By Jonathan Vanian
February 21, 2018

Advances in artificial intelligence have the potential to supercharge medical research and better detect diseases, but it could also amplify the actions of bad actors.

That’s according to a report released this week by a team of academics and researchers from Oxford University, Cambridge University, Stanford University, the Electronic Frontier Foundation, artificial intelligence research group OpenAI, and others institutes.

The report’s authors aren’t concerned with sci-fi doomsday scenarios like robots taking over the world, such as in Terminator, but more practical concerns. Criminals, for instance, could use machine learning technologies to further automate hacking attempts, putting more pressure on already beleaguered corporate security officers to ensure their computer systems are safe.

The goal of the report is not to dissuade companies, researchers, or the public from AI, but to highlight the most realistic concerns so people can better prepare and possibly prevent future cyber attacks or other problems related to AI. The authors urge policymakers to work with researchers on addressing possible AI issues, and for technologists involved in AI to consider a code of ethics, among other recommendations.

Here’s some interesting takeaways:

1. Phishing scams could get even worse

Phishing scams, in which criminals send seemingly legitimate emails bundled with malicious links, could become even more prevalent and effective thanks to AI. The report outlines a scenario in which people’s online information and behaviors, presumably scraped from social networks like Twitter and Facebook, could be used to automatically create custom emails that entice them to click. These emails, bad websites, or links, could be sent from fake accounts that are able to mimic the writing style of people’s friends so they look real.

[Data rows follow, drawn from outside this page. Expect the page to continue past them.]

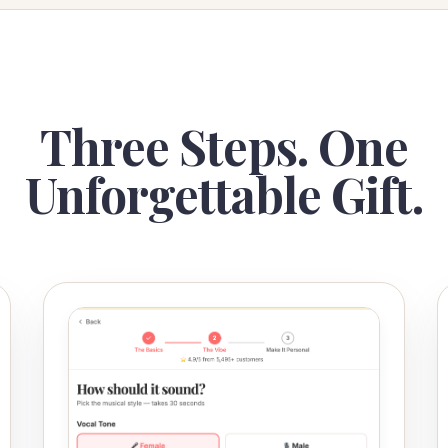
Three Steps. One
Unforgettable Gift.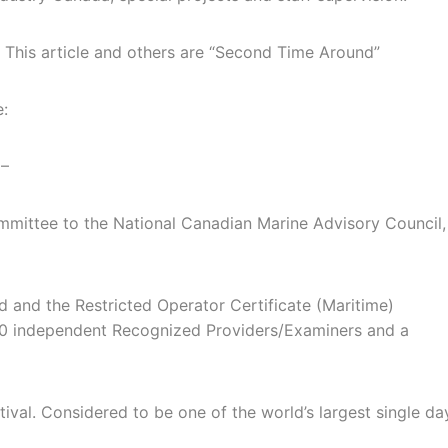
. This article and others are “Second Time Around”
e:
 –
mmittee to the National Canadian Marine Advisory Council,
 and the Restricted Operator Certificate (Maritime)
0 independent Recognized Providers/Examiners and a
ival. Considered to be one of the world’s largest single da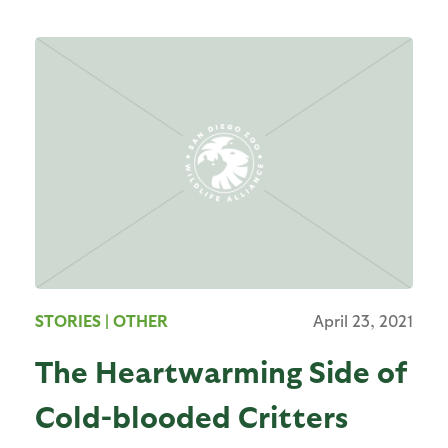
STORIES
| OTHER
April 23, 2021
The Heartwarming Side of
Cold-blooded Critters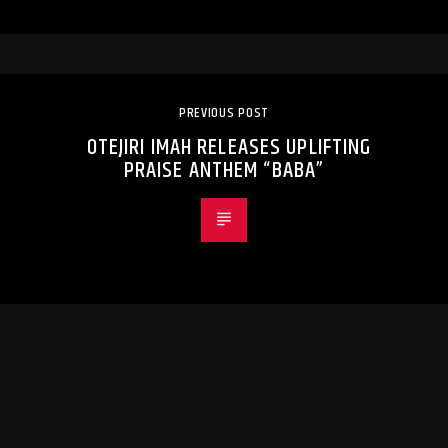
PREVIOUS POST
OTEJIRI IMAH RELEASES UPLIFTING
PRAISE ANTHEM “BABA”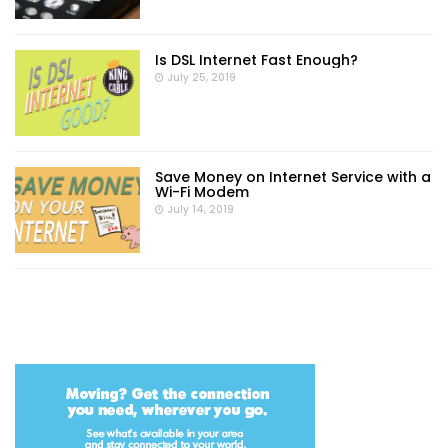
Is DSL Internet Fast Enough?
July 25, 2019
Save Money on Internet Service with a
Wi-Fi Modem
July 14, 2019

2. Hackers start using AI like financial firms

If banks and credit card firms adopt machine learning to improve their services, so too will hackers. For instance, the report said that criminals could use AI techniques to automate tasks like payment processing, presumably helping them collect ransoms more quickly.

Criminals could also create chatbots that would communicate with the victims of ransomware attacks, in which criminals hold people’s computers hostage until they receive payment. By using software that can talk or chat with people, hackers could conceivably target more people at once without having to actually personally communicate with them and demand payments.

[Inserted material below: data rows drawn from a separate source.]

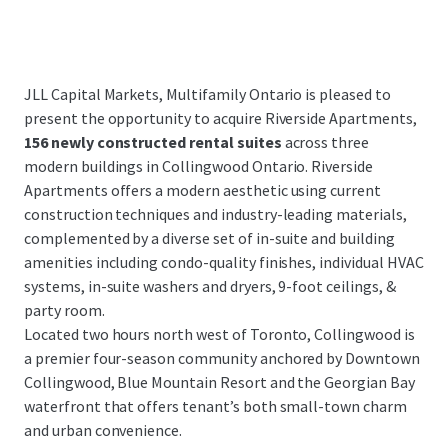
JLL Capital Markets, Multifamily Ontario is pleased to
present the opportunity to acquire Riverside Apartments,
156 newly constructed rental suites
across three
modern buildings in Collingwood Ontario. Riverside
Apartments offers a modern aesthetic using current
construction techniques and industry-leading materials,
complemented by a diverse set of in-suite and building
amenities including condo-quality finishes, individual HVAC
systems, in-suite washers and dryers, 9-foot ceilings, &
party room.
Located two hours north west of Toronto, Collingwood is
a premier four-season community anchored by Downtown
Collingwood, Blue Mountain Resort and the Georgian Bay
waterfront that offers tenant’s both small-town charm
and urban convenience.
...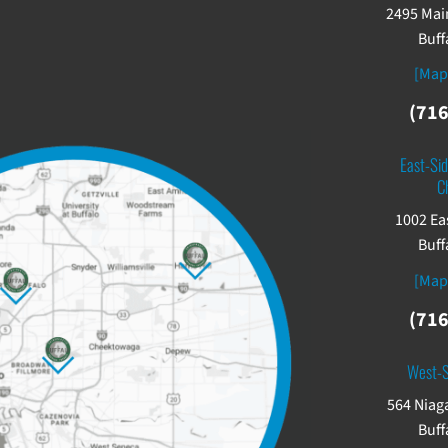
2495 Main
Buff
[Map
(716
East-Sid
C
1002 Ea
Buff
[Map
(716
West-
564 Niaga
Buff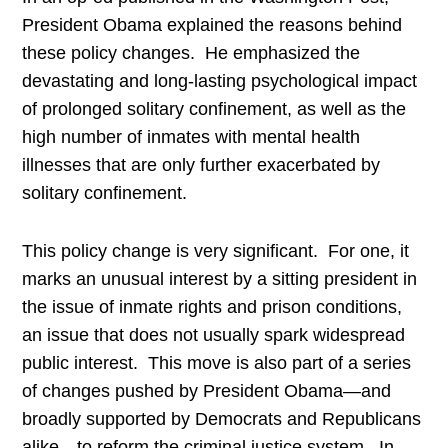
President Obama explained the reasons behind
these policy changes. He emphasized the
devastating and long-lasting psychological impact
of prolonged solitary confinement, as well as the
high number of inmates with mental health
illnesses that are only further exacerbated by
solitary confinement.
This policy change is very significant. For one, it
marks an unusual interest by a sitting president in
the issue of inmate rights and prison conditions,
an issue that does not usually spark widespread
public interest. This move is also part of a series
of changes pushed by President Obama—and
broadly supported by Democrats and Republicans
alike—to reform the criminal justice system. In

3. Fake news and propaganda is only going to get worse

If you thought the spread of misleading news on social networks like Facebook was bad now, get ready for the future. Advances in AI have led to researchers creating realistic audio and videos of political figures that are designed to look, and talk like real-life counterparts. For instance, AI researchers at the University of Washington recently created a video of former President Barack Obama giving a speech that looks incredibly realistic, but was actually fake.


You can see where this is going. The report’s authors suggest that people could create “fake news reports” with fabricated video and audio. These fake news reports could show “state leaders seeming to make inflammatory comments they never actually made.”

The authors also suggest that bad actors could use AI to create “automated, hyper-personalized disinformation campaigns,” in which “Individuals are targeted in swing districts with personalized messages in order to affect their voting behavior.”

4. AI could make weapons more destructive

Advances in AI could enable people, even a “single person,” to cause widespread violence, the report said. With the widespread availability of open-source technologies like algorithms that can detect faces or help drones navigate, the authors are concerned that criminals could use them for nefarious purposes. Think self-flying drones with the ability to detect a person’s face below it, and then carry out an attack.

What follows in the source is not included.